» What you should do
If a picture appears in the records, leave it out and transcribe the rest exactly.

-- -- --

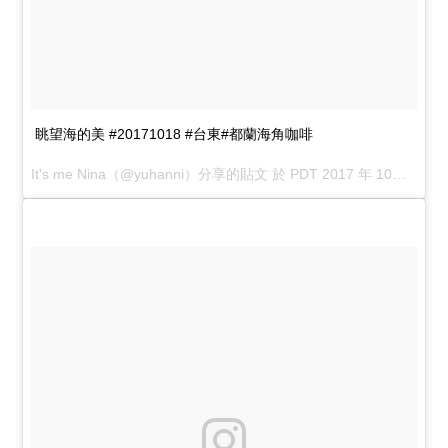
眺望海的美 #20171018 #台東#都蘭海角咖啡
It's me Nina
（@yuhanni）分享的貼文 於
PDT 2017 年 10月 月 18 日 4:06 上午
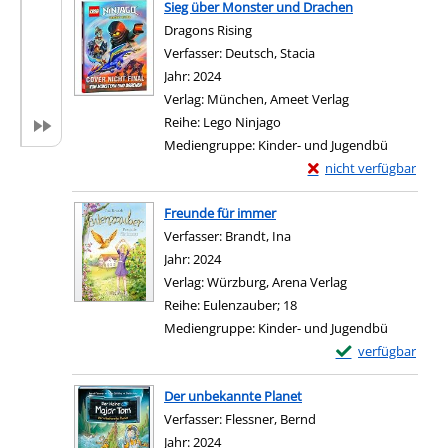
Sieg über Monster und Drachen
Dragons Rising
Verfasser:
Deutsch, Stacia
Suche nach diesem Ve
Jahr:
2024
Verlag:
München, Ameet Verlag
Reihe:
Lego Ninjago
Mediengruppe:
Kinder- und Jugendbü
Exemplar-Details von 
nicht verfügbar
Zum Download von exter
Freunde für immer
Verfasser:
Brandt, Ina
Suche nach diesem Verfas
Jahr:
2024
Verlag:
Würzburg, Arena Verlag
Reihe:
Eulenzauber; 18
Mediengruppe:
Kinder- und Jugendbü
Exemplar-Details
verfügbar
Zum Download von e
Der unbekannte Planet
Verfasser:
Flessner, Bernd
Suche nach diesem Ve
Jahr:
2024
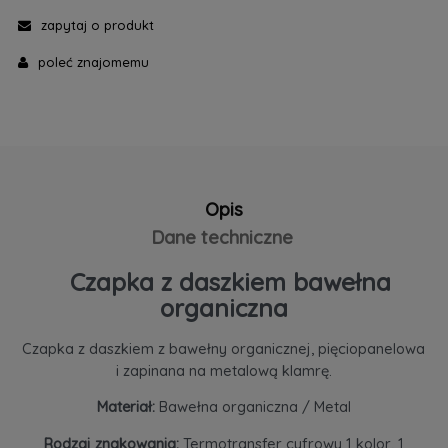
zapytaj o produkt
poleć znajomemu
Opis
Dane techniczne
Czapka z daszkiem bawełna
organiczna
Czapka z daszkiem z bawełny organicznej, pięciopanelowa
i zapinana na metalową klamrę.
Materiał:
Bawełna organiczna / Metal
Rodzaj znakowania:
Termotransfer cyfrowy 1 kolor, 1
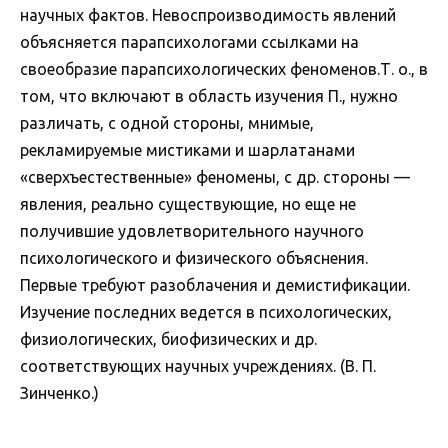
научных фактов. Невоспроизводимость явлений
объясняется парапсихологами ссылками на
своеобразие парапсихологических феноменов.Т. о., в
том, что включают в область изучения П., нужно
различать, с одной стороны, мнимые,
рекламируемые мистиками и шарлатанами
«сверхъестественные» феномены, с др. стороны —
явления, реально существующие, но еще не
получившие удовлетворительного научного
психологического и физического объяснения.
Первые требуют разоблачения и демистификации.
Изучение последних ведется в психологических,
физиологических, биофизических и др.
соответствующих научных учреждениях. (В. П.
Зинченко.)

-- -- --

» Output of the task
眺望海的美 #20171018 #台東#都蘭海角咖啡
It's me Nina
（@yuhanni）分享的貼文 於
PDT 2017 年 10月 月 18 日 4:06 上午
Sieg über Monster und Drachen
Dragons Rising
Verfasser:
Deutsch, Stacia
Suche nach diesem Ve
Jahr:
2024
Verlag:
München, Ameet Verlag
Reihe:
Lego Ninjago
Mediengruppe:
Kinder- und Jugendbü
Exemplar-Details von 
nicht verfügbar
Zum Download von exter
Freunde für immer
Verfasser:
Brandt, Ina
Suche nach diesem Verfas
Jahr:
2024
Verlag:
Würzburg, Arena Verlag
Reihe:
Eulenzauber; 18
Mediengruppe:
Kinder- und Jugendbü
Exemplar-Details
verfügbar
Zum Download von e
Der unbekannte Planet
Verfasser:
Flessner, Bernd
Suche nach diesem Ve
Jahr:
2024
zapytaj o produkt
poleć znajomemu
Opis
Dane techniczne
Czapka z daszkiem bawełna
organiczna
Czapka z daszkiem z bawełny organicznej, pięciopanelowa
i zapinana na metalową klamrę.
Materiał:
Bawełna organiczna / Metal
Rodzaj znakowania:
Termotransfer cyfrowy 1 kolor, 1
научных фактов. Невоспроизводимость явлений
объясняется парапсихологами ссылками на
своеобразие парапсихологических феноменов.Т. о., в
том, что включают в область изучения П., нужно
различать, с одной стороны, мнимые,
рекламируемые мистиками и шарлатанами
«сверхъестественные» феномены, с др. стороны —
явления, реально существующие, но еще не
получившие удовлетворительного научного
психологического и физического объяснения.
Первые требуют разоблачения и демистификации.
Изучение последних ведется в психологических,
физиологических, биофизических и др.
соответствующих научных учреждениях. (В. П.
Зинченко.)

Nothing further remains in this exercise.